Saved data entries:
■ ■ ■ ■

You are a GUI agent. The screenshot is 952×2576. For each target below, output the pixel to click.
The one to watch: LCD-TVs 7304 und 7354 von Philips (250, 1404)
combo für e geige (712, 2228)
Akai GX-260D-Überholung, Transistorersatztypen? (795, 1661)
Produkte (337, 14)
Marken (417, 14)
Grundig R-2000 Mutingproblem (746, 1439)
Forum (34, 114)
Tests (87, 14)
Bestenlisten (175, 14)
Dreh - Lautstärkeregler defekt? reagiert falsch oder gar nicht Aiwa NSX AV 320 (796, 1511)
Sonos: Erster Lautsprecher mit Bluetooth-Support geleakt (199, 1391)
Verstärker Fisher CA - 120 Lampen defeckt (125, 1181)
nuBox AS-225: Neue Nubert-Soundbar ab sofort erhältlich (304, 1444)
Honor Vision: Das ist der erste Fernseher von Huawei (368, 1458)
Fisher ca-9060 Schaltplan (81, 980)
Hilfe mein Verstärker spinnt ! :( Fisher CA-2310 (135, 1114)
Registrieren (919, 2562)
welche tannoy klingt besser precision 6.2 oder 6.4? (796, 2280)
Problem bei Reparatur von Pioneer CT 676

■ ■ ■ ■

When a line above contains the string "Verstärker", copy that line.

> [Solution below]
Verstärker Fisher CA - 120 Lampen defeckt (125, 1181)
Hilfe mein Verstärker spinnt ! :( Fisher CA-2310 (135, 1114)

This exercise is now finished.